At present, Suchet is in Egypt shooting Death On The Nile for TV, something of a challenge as the novel has already been filmed for the cinema featuring Ustinov's Poirot. That does make it a challenge, he admits, but doesn't think about it like that as he's making it.
"We are not there to compete," he says. "I have never approached any role competitively in that way. As a classical theatre actor I've been playing roles that have been played many times."

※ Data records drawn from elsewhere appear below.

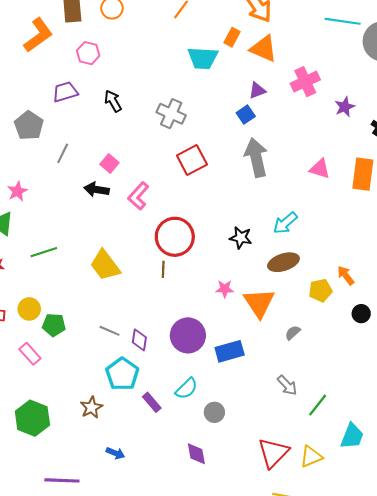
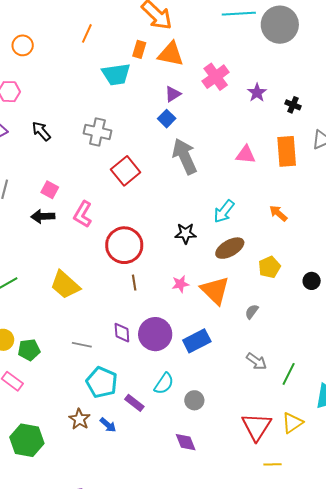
brown line: (163, 269) -> (134, 283), moved
orange arrow: (346, 275) -> (278, 213), moved
purple diamond: (139, 340) -> (122, 333), moved
blue arrow: (115, 453) -> (108, 425), moved, turned 30

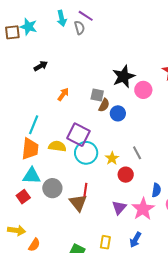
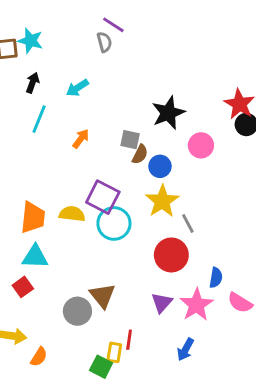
cyan arrow: (62, 18) -> (77, 88), moved, turned 70
black arrow: (41, 66) -> (33, 83), moved, turned -40
pink circle: (143, 90) -> (201, 145), moved
cyan line: (34, 125) -> (39, 119), moved
yellow star: (112, 158) -> (162, 201), moved, size x1.6
red circle: (126, 175) -> (171, 255), size x1.5
gray circle: (52, 188) -> (77, 311), moved
red line: (85, 190) -> (129, 340), moved
yellow rectangle: (105, 242) -> (114, 352), moved

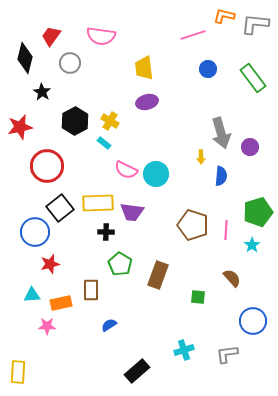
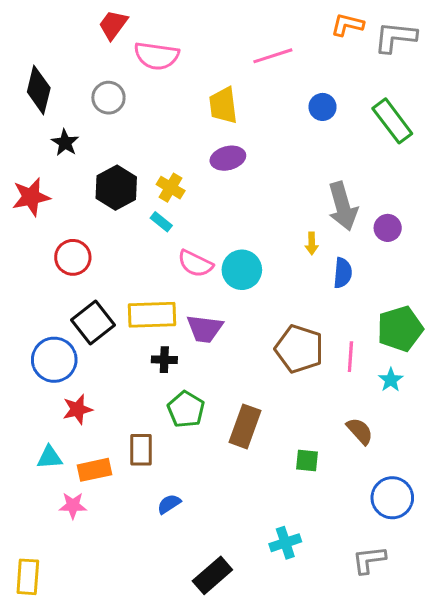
pink line: (193, 35) -> (273, 56), moved
red trapezoid: (51, 36) -> (113, 25), moved
red circle: (47, 166) -> (73, 257), size x0.7
gray L-shape: (227, 354) -> (369, 560), moved

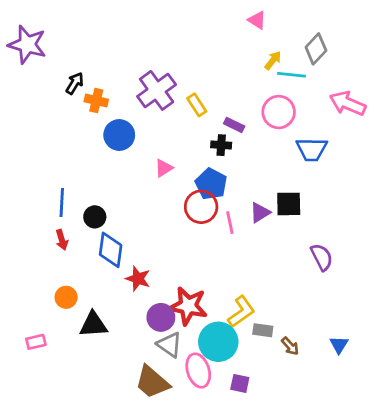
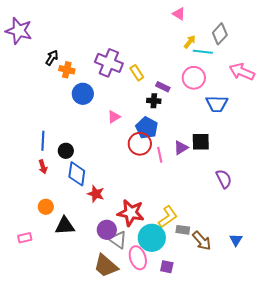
purple cross: (157, 90) -> (109, 63), turned -32
purple circle: (161, 317) -> (107, 230), moved
brown arrow: (290, 346) -> (202, 241), size x1.5

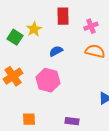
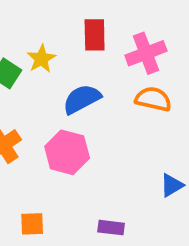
pink cross: (91, 26) -> (146, 53), size x1.5
blue semicircle: (56, 51) -> (82, 99), size x1.5

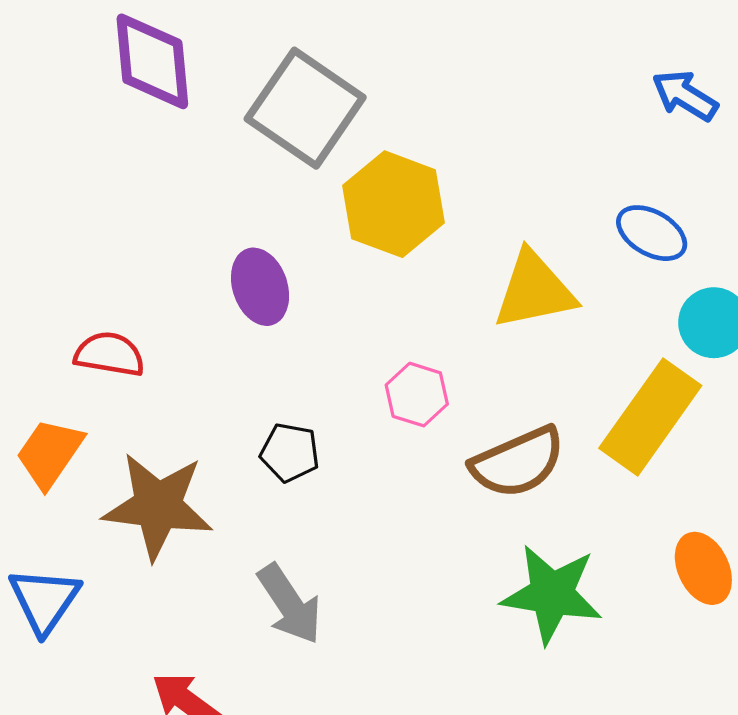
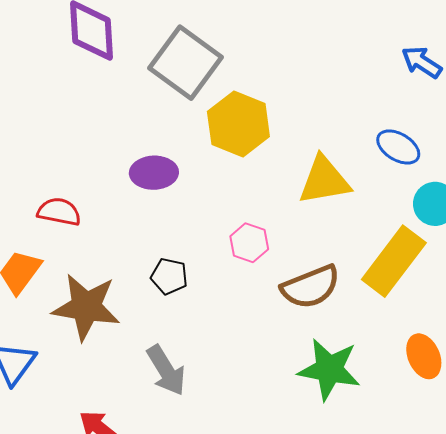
purple ellipse: (260, 287) -> (154, 173), turned -75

He recently collected his OBE from Buckingham Palace and is proud to have received the award. "It gives one a certain credibility because actors have been rather downgraded. In this country they are regarded as luvvies. I've never been one to appreciate that. I think it's an easy way to go. If one is working well as an actor it's a very hard and taxing job," he says.
"My OBE came in Her Majesty's birthday honours and was nothing political for which I am grateful. I'm delighted that when I was given it, Her Majesty said how much pleasure not only Poirot had given to her but my work overall."
* Poirot: Five Little Pigs is on ITV1 on December 14 at 9pm. Sad Cypress is being shown on Boxing Day. The Hollow and Death On The Nile will be shown next year.